I didn't manage to get a top while it was at 100 users, but this is the usual state:

             total       used       free     shared    buffers     cached
Mem:          3951       3793        157        114        273       2918
-/+ buffers/cache:        602       3348
Swap:            0          0          0

You'll see I did some experimenting with nginx's fastcgi_cache, which made a huge difference to performance (load time of 50 – 100ms) however the website has a lot of user functionality (uploads, modifying etc) which didn't work with it enabled.

I would like to re-look at fastcgi_cache but I feel that we must be able to get a better result on this current server without it?!

Been battling this one for a while now so any help would be great.

Best Answer

You have set up pm.max_children to 30, which means that there can be only 30 concurrent PHP scripts running at the same time.

When more users visit your sites, there aren't any free PHP processes to serve the request. nginx waits for some time, before returning the 504 Gateway Time-out error.

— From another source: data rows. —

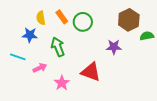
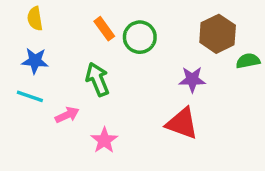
yellow semicircle: (41, 18) -> (35, 19), moved
blue star: (30, 35) -> (35, 61), moved
red triangle: (91, 72) -> (182, 123), moved

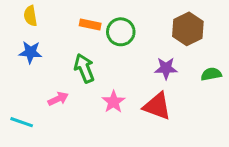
orange rectangle: (104, 29) -> (90, 25), turned -42
green semicircle: (248, 61) -> (211, 74), moved
cyan line: (30, 96) -> (22, 122), moved
pink star: (104, 140) -> (113, 102), moved

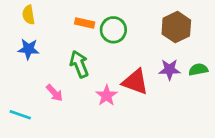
purple star: (166, 68) -> (170, 70), moved
pink arrow: (58, 99) -> (55, 93), turned 72
red triangle: (157, 106) -> (135, 82), moved

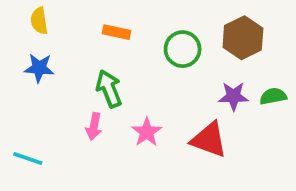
green circle: (113, 30) -> (183, 49), moved
red triangle: (135, 82) -> (209, 140), moved
pink arrow: (55, 93) -> (94, 126), moved, turned 54

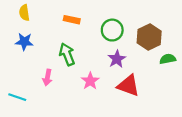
brown hexagon: (243, 38) -> (149, 37), moved
purple star: (233, 96) -> (117, 59), moved, turned -30
pink arrow: (94, 126) -> (47, 77), moved

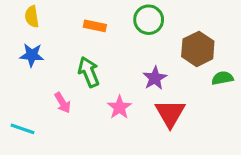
green circle: (112, 30) -> (149, 20), moved
pink arrow: (47, 77) -> (63, 103), turned -42
red triangle: (128, 86) -> (170, 113), turned 40

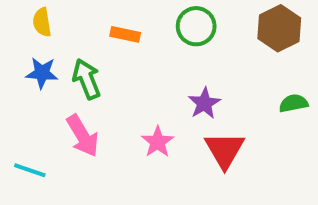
brown hexagon: (198, 49) -> (279, 28), moved
green arrow: (89, 72) -> (87, 79), moved
pink arrow: (63, 103) -> (83, 136), size x1.5

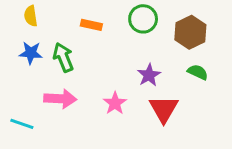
brown hexagon: (279, 28) -> (190, 32), moved
green semicircle: (293, 103) -> (198, 72), moved, turned 36
pink arrow: (83, 136) -> (60, 99), turned -56

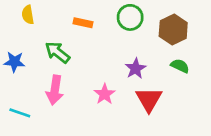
blue star: (31, 53) -> (14, 62), moved
green arrow: (63, 57) -> (57, 52), turned -30
pink arrow: (60, 99) -> (55, 90), turned 96

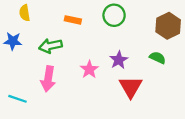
brown hexagon: (173, 30) -> (168, 26), moved
green arrow: (57, 52) -> (50, 46), turned -50
blue star: (14, 62) -> (13, 41), moved
pink star: (105, 94) -> (89, 69), moved

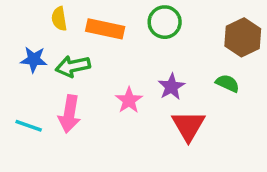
yellow semicircle: (25, 13) -> (59, 19), moved
orange rectangle: (73, 20) -> (105, 29), size x1.5
blue star: (13, 41) -> (34, 59), moved
cyan line: (18, 99) -> (29, 126), moved

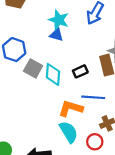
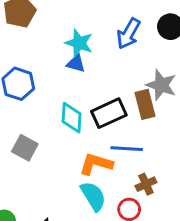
gray square: (33, 68) -> (25, 148), moved
black rectangle: (80, 71) -> (109, 113), size x1.6

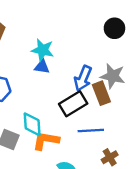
blue arrow: (129, 34) -> (83, 78), moved
cyan diamond: (72, 118) -> (32, 124), moved
orange L-shape: (96, 164) -> (46, 141), moved

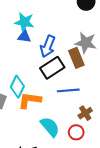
blue arrow: (83, 78) -> (48, 46), moved
cyan diamond: (32, 124) -> (17, 87), turned 30

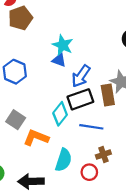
cyan diamond: (17, 87) -> (60, 114), moved
orange L-shape: (30, 100) -> (36, 138), moved
cyan semicircle: (50, 127) -> (63, 160), turned 45

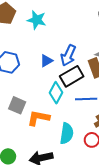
cyan star: (63, 45) -> (37, 20), moved
blue triangle: (59, 60) -> (46, 61), moved, turned -40

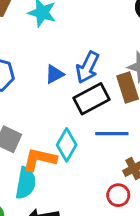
cyan diamond: (56, 93) -> (67, 145), moved
cyan semicircle: (67, 133) -> (26, 183), moved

You seem to have plenty of free memory, as your cached column shows 2.9 GB of free memory.

You should check the average memory usage of your PHP processes with top command. The memory usage we are interested in is the RES column. Divide 2GB with that number, and you'll get a safe number for the pm.max_children setting.

You should also consider raising the value for pm.start_servers, pm.min_spare_servers and pm.max_spare_servers.

Spare servers are processes that are available to serve requests immediately. Otherwise the PHP process manager needs to launch a process separately, which takes some time.